The family had arrived. Two parents and a beautiful girl. The girl walked in to my old bedroom, dropping a box with a thud. The parents then walked into the house and started fighting about plastic water bottles. The girl walked to the window and lit up a cigarette. 'Hmm. Camel. Just my type,' I smiled. She took a drag and looked into the distance. When she turned around, studying her room, I saw pain and distance in her eyes. What had happened to her to make her feel this way? She went into her bag again, and pulled out a razor blade. Oh no. I had to stop her. But I couldn't now..

Violet POV:

At dinner I just stared at my food, feeling sick to my stomach. My arm stung from the cuts that lined up on them and I longed for a cigarette. "Vi, eat your food. You haven't touched any of it, and your mother worked really hard on dinner," Ben said. "Yeah whatever. You don't care anyways. Tell you what. Why don't you go and find a new fuckbuddy, and Mom and I'll continue on with our lives. We'll be perfectly fine without you. Honestly Mom, I don't know what you were thinking. He's just going to do it again, because cheaters don't change their ways."

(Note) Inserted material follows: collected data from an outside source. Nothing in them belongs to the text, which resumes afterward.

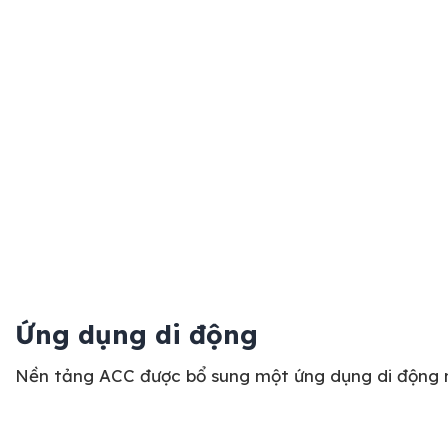
Ứng dụng di động
Nền tảng ACC được bổ sung một ứng dụng di động mạ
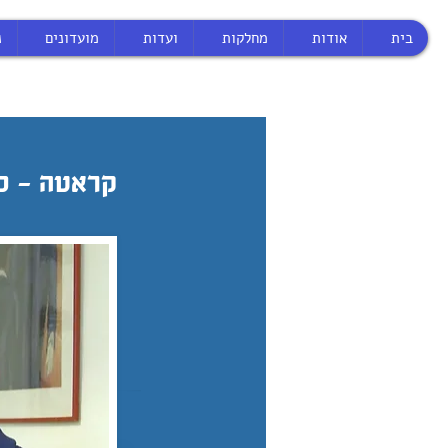
בית
אודות
מחלקות
ועדות
מועדונים
נ
קראטה - כל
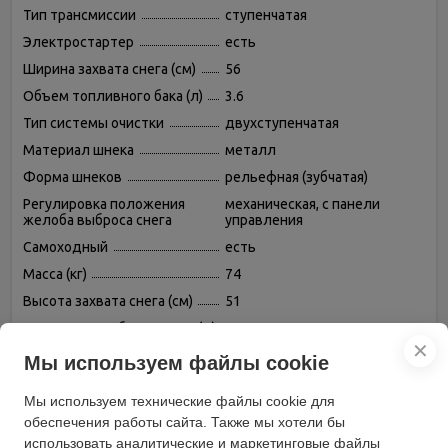
Тип трансмиссии
ступенчатая
Электростартер
есть
Ширина захвата снега (см)
56
Объем топливного бака (л)
3.6
Тип системы очистки
двухступенчатая
Материал шнека
металл
Форма шнеков
рельефная (зубчатая)
Регулировка положения
механическая, с панели
желоба выброса снега
управления
Самоходный
есть
Масса (кг)
74
Высота захвата снега (см)
51
Дальность выброса снега (м)
12
✕
Максимальный угол
Мы используем файлы cookie
поворота желоба выброса
190
снега (°)
Мы используем технические файлы cookie для
Мощность двигателя (кВт)
4.75
обеспечения работы сайта. Также мы хотели бы
Время непрерывной работы
использовать аналитические и маркетинговые файлы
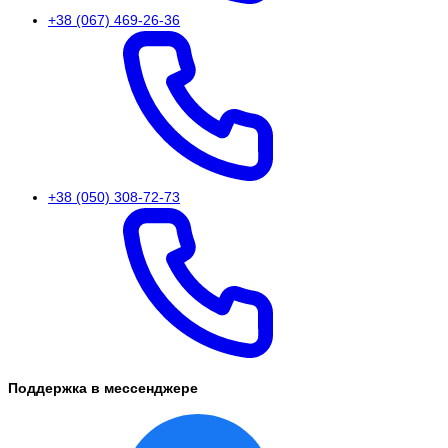
+38 (067) 469-26-36
+38 (050) 308-72-73
Поддержка в мессенджере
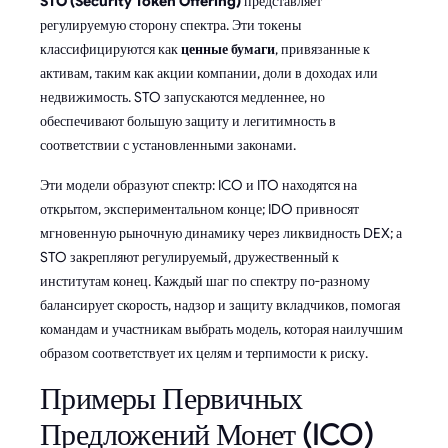
STO (Security Token Offering)
представляет
регулируемую сторону спектра. Эти токены
классифицируются как
ценные бумаги
, привязанные к
активам, таким как акции компании, доли в доходах или
недвижимость. STO запускаются медленнее, но
обеспечивают большую защиту и легитимность в
соответствии с установленными законами.
Эти модели образуют спектр: ICO и ITO находятся на
открытом, экспериментальном конце; IDO привносят
мгновенную рыночную динамику через ликвидность DEX; а
STO закрепляют регулируемый, дружественный к
институтам конец. Каждый шаг по спектру по-разному
балансирует скорость, надзор и защиту вкладчиков, помогая
командам и участникам выбрать модель, которая наилучшим
образом соответствует их целям и терпимости к риску.
Примеры Первичных
Предложений Монет (ICO)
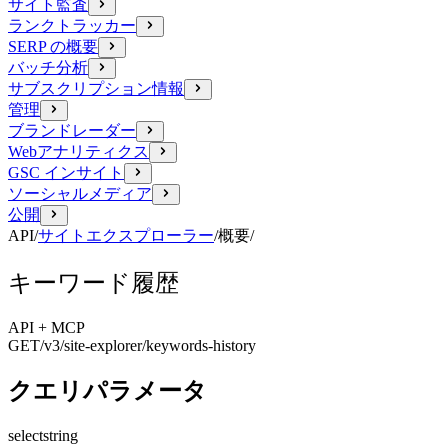
サイト監査
ランクトラッカー
SERP の概要
バッチ分析
サブスクリプション情報
管理
ブランドレーダー
Webアナリティクス
GSC インサイト
ソーシャルメディア
公開
API
/
サイトエクスプローラー
/
概要
/
キーワード履歴
API + MCP
GET
/v3/site-explorer
/keywords-history
クエリパラメータ
select
string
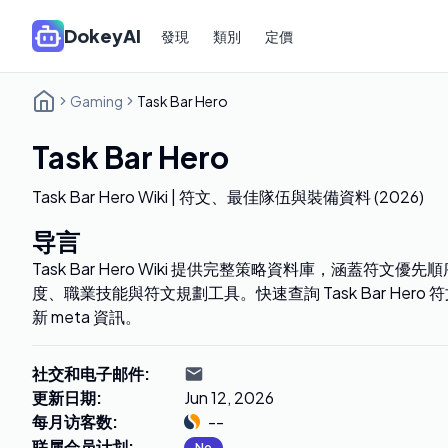
DokeyAI
發現
類別
定價
Gaming
Task Bar Hero
Task Bar Hero
Task Bar Hero Wiki | 符文、最佳隊伍與裝備資料 (2026)
导言
Task Bar Hero Wiki 提供完整策略資料庫，涵蓋符
度、職業技能與符文規劃工具。快速查詢 Task Bar Hero 符文、
新 meta 資訊。
社交和电子邮件
:
更新日期
:
Jun 12, 2026
每月访客数
:
--
联属会员计划
:
No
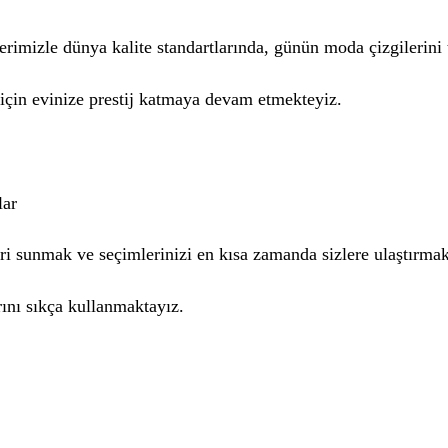
lerimizle dünya kalite standartlarında, günün moda çizgilerini
r için evinize prestij katmaya devam etmekteyiz.
lar
leri sunmak ve seçimlerinizi en kısa zamanda sizlere ulaştırma
ını sıkça kullanmaktayız.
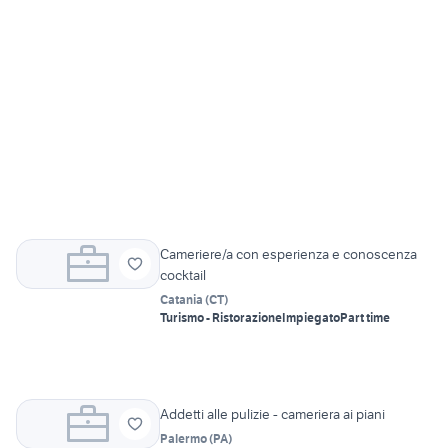
Cameriere/a con esperienza e conoscenza
cocktail
Catania
(
CT
)
Turismo - Ristorazione
Impiegato
Part time
Addetti alle pulizie - cameriera ai piani
Palermo
(
PA
)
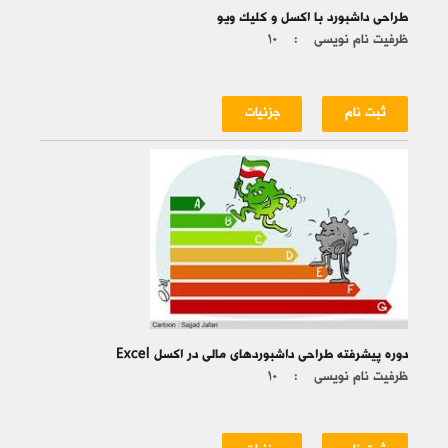
طراحی داشبورد با اکسل و کلیک ویو
ظرفیت نام نویسی :
۱۰
ثبت نام
جزئیات
دوره پیشرفته طراحی داشبوردهای مالی در اکسل Excel
ظرفیت نام نویسی :
۱۰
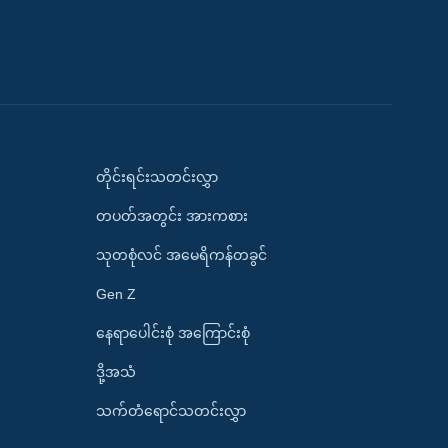
တိုင်းရင်းသတင်းလွှာ
တပတ်အတွင်း အားကစား
သုတစုံလင် အမေရိကန်တခွင်
Gen Z
နေရာပေါင်းစုံ အကြောင်းစုံ
ဒို့အသံ
သက်တံရောင်သတင်းလွှာ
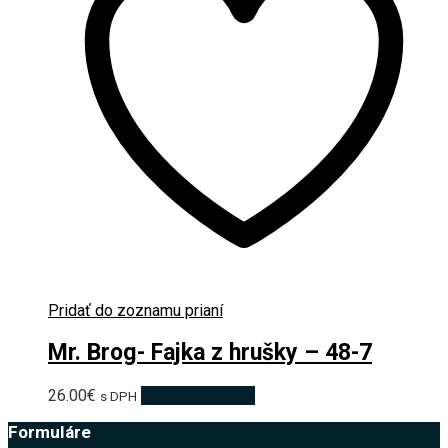
Pridať do zoznamu prianí
Mr. Brog- Fajka z hrušky – 48-7
26.00
€
Pridať do košíka
s DPH
Formuláre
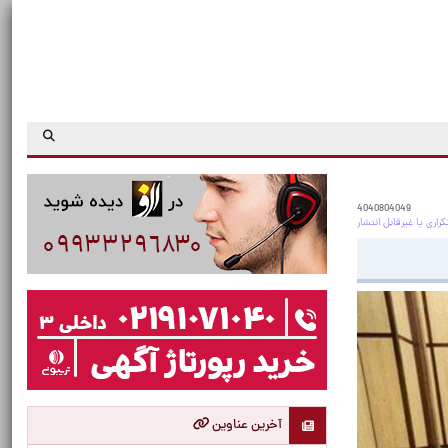
4040804049
آخرین عناوین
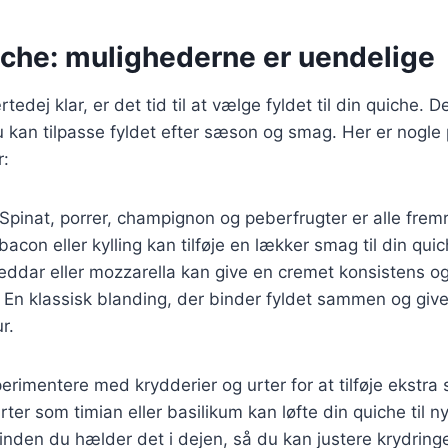
uiche: mulighederne er uendelige
tedej klar, er det tid til at vælge fyldet til din quiche. 
 kan tilpasse fyldet efter sæson og smag. Her er nogle
r:
 Spinat, porrer, champignon og peberfrugter er alle fre
 bacon eller kylling kan tilføje en lækker smag til din quic
heddar eller mozzarella kan give en cremet konsistens o
: En klassisk blanding, der binder fyldet sammen og give
r.
rimentere med krydderier og urter for at tilføje ekstra
rter som timian eller basilikum kan løfte din quiche til n
inden du hælder det i dejen, så du kan justere krydring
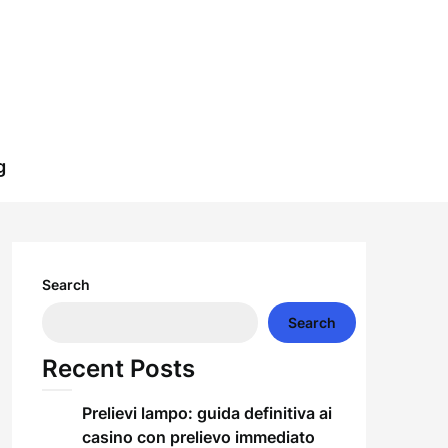
g
Search
Search
Recent Posts
Prelievi lampo: guida definitiva ai
casino con prelievo immediato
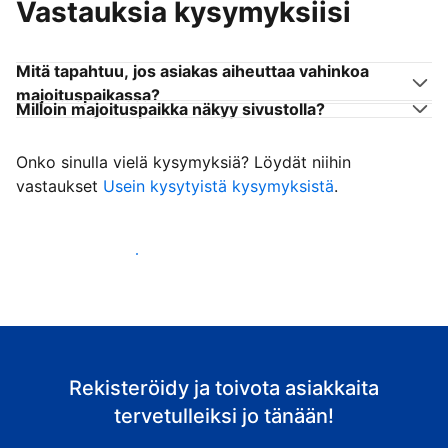
Vastauksia kysymyksiisi
Mitä tapahtuu, jos asiakas aiheuttaa vahinkoa
majoituspaikassa?
Milloin majoituspaikka näkyy sivustolla?
Onko sinulla vielä kysymyksiä? Löydät niihin
vastaukset
Usein kysytyistä kysymyksistä
.
Ala vastaanottaa asiakkaita
Rekisteröidy ja toivota asiakkaita
tervetulleiksi jo tänään!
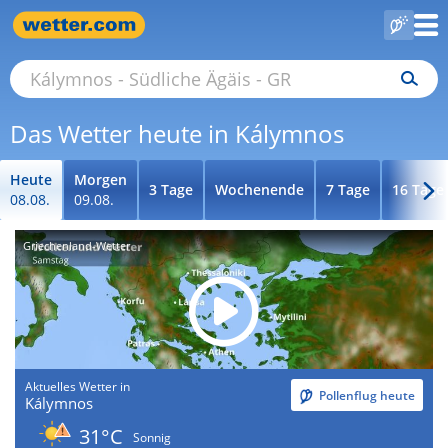
Das Wetter heute in Kálymnos
Heute
Morgen
3 Tage
Wochenende
7 Tage
16 Tage
08.08.
09.08.
Griechenland-Wetter
Aktuelles Wetter in
Pollenflug heute
Kálymnos
31°C
Sonnig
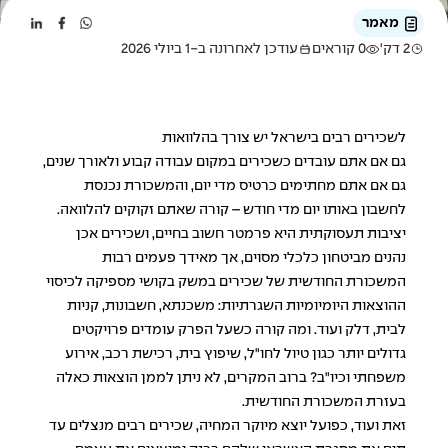
מאמר
2 דק'
0 קוראים
עודכן לאחרונה ב-1 ביולי 2026
לשכירים רבים בישראל יש צורך בהלוואות
גם אם אתם עובדים כשכירים במקום עבודה קבוע ולאורך שנים,
גם אם אתם מחתימים כרטיס מדי יום, והמשכורת נכנסת
לחשבון באותו יום מדי חודש – קורה שאתם זקוקים להלוואה.
יציבות תעסוקתית היא פרמטר חשוב בחיים, ושכירים אכן
נהנים מביטחון כלכלי מסוים, אך מאידך פעמים רבות
המשכורת החודשית של שכירים במשק בקושי מספיקה לכיסוי
ההוצאות היומיומיות השגרתיות: משכנתא, חשבונות, קניות
לבית, דלק ועוד. ומה קורה כשעל הפרק עומדים פרויקטים
גדולים יותר כגון טיול לחו"ל, שיפוץ בית, רכישת רכב, אירוע
משפחתי וכיו"ב? ברוב המקרים, לא ניתן לממן הוצאות כאלה
בעזרת המשכורת החודשית.
זאת ועוד, כפועל יוצא מיוקר המחיה, שכירים רבים מנצלים עד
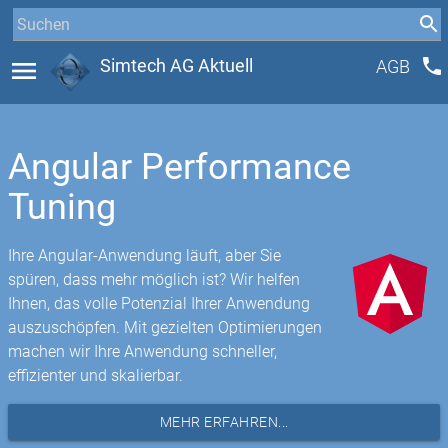
phone
menu
Simtech AG Aktuell
AGB
Angular Performance
Tuning
Ihre Angular-Anwendung läuft, aber Sie
spüren, dass mehr möglich ist? Wir helfen
Ihnen, das volle Potenzial Ihrer Anwendung
auszuschöpfen. Mit gezielten Optimierungen
machen wir Ihre Anwendung schneller,
effizienter und skalierbar.
MEHR ERFAHREN...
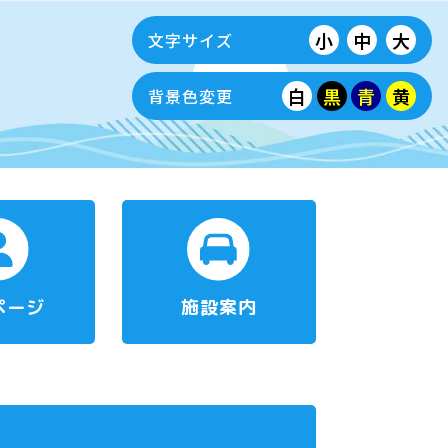
小
中
大
文字サイズ
白
黒
青
黄
背景色変更
ページ
施設案内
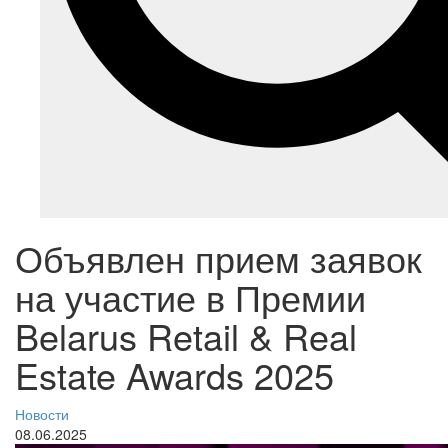
Объявлен прием заявок
на участие в Премии
Belarus Retail & Real
Estate Awards 2025
Новости
08.06.2025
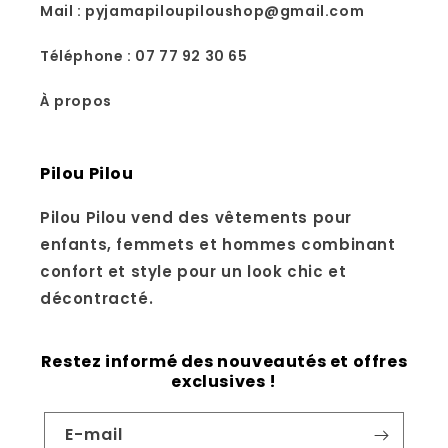
Mail : pyjamapiloupiloushop@gmail.com
Téléphone : 07 77 92 30 65
À propos
Pilou Pilou
Pilou Pilou vend des vêtements pour
enfants, femmets et hommes combinant
confort et style pour un look chic et
décontracté.
Restez informé des nouveautés et offres
exclusives !
E-mail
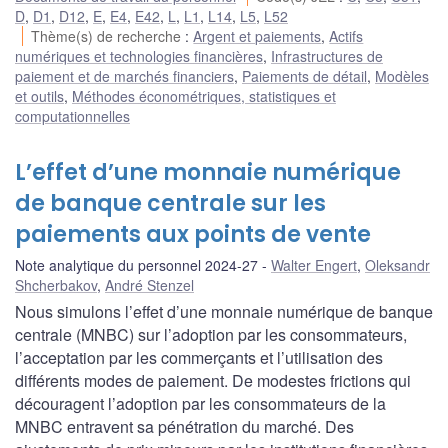
D
,
D1
,
D12
,
E
,
E4
,
E42
,
L
,
L1
,
L14
,
L5
,
L52
Thème(s) de recherche
:
Argent et paiements
,
Actifs
numériques et technologies financières
,
Infrastructures de
paiement et de marchés financiers
,
Paiements de détail
,
Modèles
et outils
,
Méthodes économétriques, statistiques et
computationnelles
L’effet d’une monnaie numérique
de banque centrale sur les
paiements aux points de vente
Note analytique du personnel 2024-27
Walter Engert
,
Oleksandr
Shcherbakov
,
André Stenzel
Nous simulons l’effet d’une monnaie numérique de banque
centrale (MNBC) sur l’adoption par les consommateurs,
l’acceptation par les commerçants et l’utilisation des
différents modes de paiement. De modestes frictions qui
découragent l’adoption par les consommateurs de la
MNBC entravent sa pénétration du marché. Des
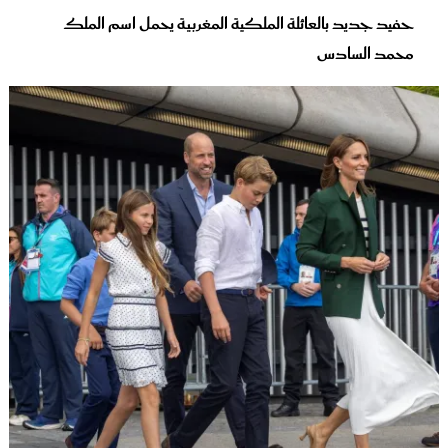
حفيد جديد بالعائلة الملكية المغربية يحمل اسم الملك
محمد السادس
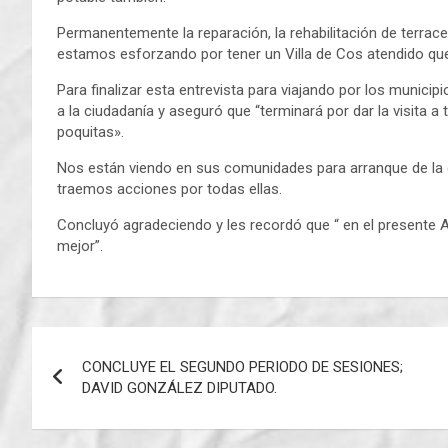
Permanentemente la reparación, la rehabilitación de terrace
estamos esforzando por tener un Villa de Cos atendido
Para finalizar esta entrevista para viajando por los municip
a la ciudadanía y aseguró que “terminará por dar la visita
poquitas».
Nos están viendo en sus comunidades para arranque de la o
traemos acciones por todas ellas.
Concluyó agradeciendo y les recordó que “ en el presente 
mejor”.
Navegación
CONCLUYE EL SEGUNDO PERIODO DE SESIONES;
de
DAVID GONZÁLEZ DIPUTADO.
entradas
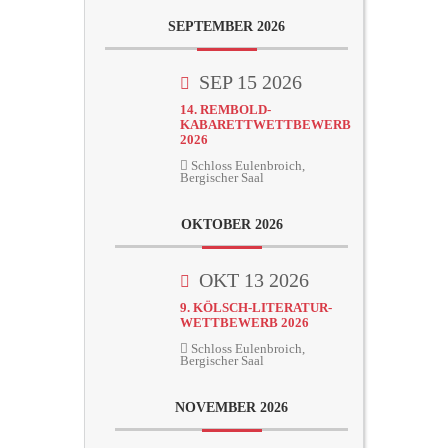
SEPTEMBER 2026
SEP 15 2026
14. REMBOLD-
KABARETTWETTBEWERB
2026
Schloss Eulenbroich,
Bergischer Saal
OKTOBER 2026
OKT 13 2026
9. KÖLSCH-LITERATUR-
WETTBEWERB 2026
Schloss Eulenbroich,
Bergischer Saal
NOVEMBER 2026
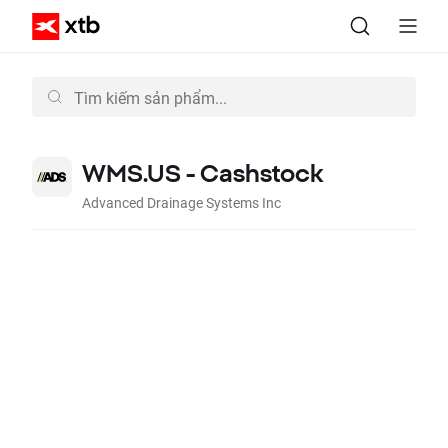
WMS.US - Cashstock
Advanced Drainage Systems Inc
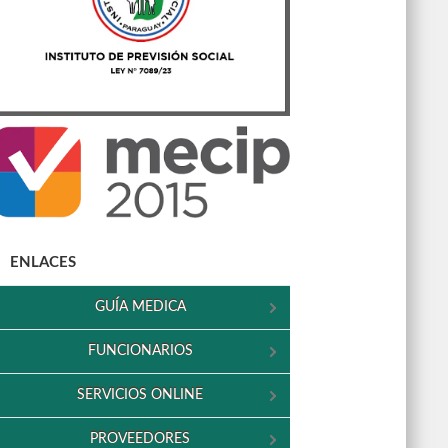
ENLACES
GUÍA MEDICA
FUNCIONARIOS
SERVICIOS ONLINE
PROVEEDORES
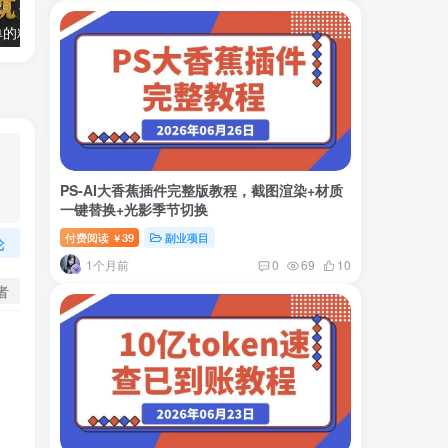
两款APP，简单的粘贴复制，两分钟八元钱，无限做，执行就有收入
2024最新风口项目 低密度蓝海赛道，日收益5000+周收益4w+…
PS-AI大香蕉插件完整版教程，截图渲染+材质
一键替换+光影季节切换
付费阅读
39
副业项目
￥
论
1个月前
0
69
10
者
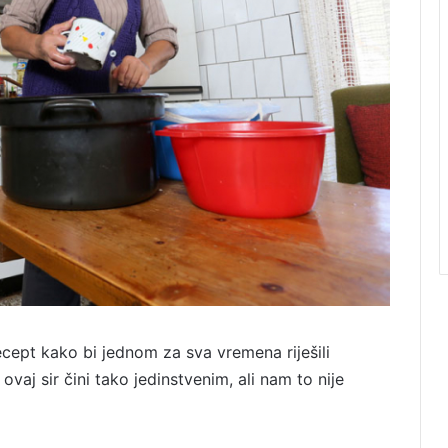
recept kako bi jednom za sva vremena riješili
ji ovaj sir čini tako jedinstvenim, ali nam to nije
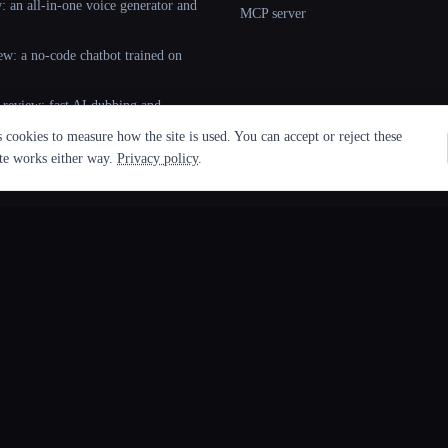
 an all-in-one voice generator and
MCP server
ew: a no-code chatbot trained on
 review: fast AI dubbing and
+ languages
cookies to measure how the site is used. You can accept or reject these
ite works either way.
Privacy policy
.
🎧
音频与语音
✍️
文字与写作
🎼 AI 歌曲和音乐生成器
🕵️ AI 探测
🎙️ 播客工具
📄 PDF 和文
📝🔉 文字转语音
📖 书籍和小
🇺🇳 翻译和成绩单
📠 内容生成
☎️ 语音代理和电话机器人
✍️ 写作助理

I got up, slamming my chair towards the table and racing up the stairs, tears streaming down my face. It wasn't going to end. The sadness and the pain just wasn't going to end. Then I saw the antidepressants on my nightstand. I grabbed them and continued to cry. I got up and grabbed a chair and a belt out of my closet. I grabbed my razor blade and my cigarettes. I wanted to die. I paced to and forth in front of my bed, contemplating suicide. I grabbed the belt and started to set it up in my closet. I stood on the chair, crying for a long time. The puzzling thing was, that no matter how focused I was, I couldn't bring myself to do it. Not this time. But I would. I jumped, kicking the chair from underneath me. My airway was immediately blocked and I started to choke. I didn't want to die yet. I kicked and fought to gee the chair back underneath me. Maybe I was becoming oxygen starved, but to this day, I swear something moved the chair back into my reach. I stood up, taking deep breaths and began to cry tears of joy.

Tate:

I watched as Violet struggled. I realized that she didn't want to die. She was just being irrational. I quickly moved the chair back into her reach and watched her cry. I wanted to offer some sort of comfort to her, but I couldn't until tomorrow, when Ben would see me as his patient. You see, my mother thought that it would be good for me to talk to someone about the things that go on in my head. What she doesn't know, is that telling people doesn't help anything. It just makes people scared of you. I could already hear the people on the streets. "Oh there's the Langdon boy. Don't mess with him; he's a sick psycho." That was if I was ever allowed to leave this house, which I'm not. Soon enough, Violet wouldn't either.

Not that I wanted her to have to spend the rest of her days here. That's why I helped her. She didn't deserve this.